> _What the exercise asks_:
In how many lines of the records below does the word "activer" appear? Reply with the number only.
___ Information provided
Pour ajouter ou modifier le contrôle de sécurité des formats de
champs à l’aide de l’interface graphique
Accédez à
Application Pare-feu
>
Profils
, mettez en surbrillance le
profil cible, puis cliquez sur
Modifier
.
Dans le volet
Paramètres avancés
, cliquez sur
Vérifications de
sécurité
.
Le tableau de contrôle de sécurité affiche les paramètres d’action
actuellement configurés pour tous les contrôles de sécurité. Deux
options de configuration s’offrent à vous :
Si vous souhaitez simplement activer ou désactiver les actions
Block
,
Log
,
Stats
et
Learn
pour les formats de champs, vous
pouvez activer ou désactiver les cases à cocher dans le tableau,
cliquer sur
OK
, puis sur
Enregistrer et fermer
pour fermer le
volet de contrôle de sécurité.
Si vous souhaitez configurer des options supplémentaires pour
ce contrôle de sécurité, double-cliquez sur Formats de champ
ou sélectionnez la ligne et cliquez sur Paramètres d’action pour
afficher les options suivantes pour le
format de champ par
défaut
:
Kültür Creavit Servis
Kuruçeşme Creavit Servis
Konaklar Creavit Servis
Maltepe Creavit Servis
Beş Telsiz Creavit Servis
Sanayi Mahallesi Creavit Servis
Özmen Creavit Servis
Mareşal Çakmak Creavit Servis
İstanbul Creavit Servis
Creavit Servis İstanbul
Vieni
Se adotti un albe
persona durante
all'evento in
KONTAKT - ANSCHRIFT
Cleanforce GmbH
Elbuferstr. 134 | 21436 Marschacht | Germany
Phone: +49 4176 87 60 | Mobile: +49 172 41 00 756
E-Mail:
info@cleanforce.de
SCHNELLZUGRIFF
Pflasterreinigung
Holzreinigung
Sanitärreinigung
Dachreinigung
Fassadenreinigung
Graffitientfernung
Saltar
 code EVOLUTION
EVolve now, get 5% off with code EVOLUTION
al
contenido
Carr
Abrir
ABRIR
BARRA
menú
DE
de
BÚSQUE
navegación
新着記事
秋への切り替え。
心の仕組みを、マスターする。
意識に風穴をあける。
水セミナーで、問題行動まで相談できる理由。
______
> _Completed exercise_:
2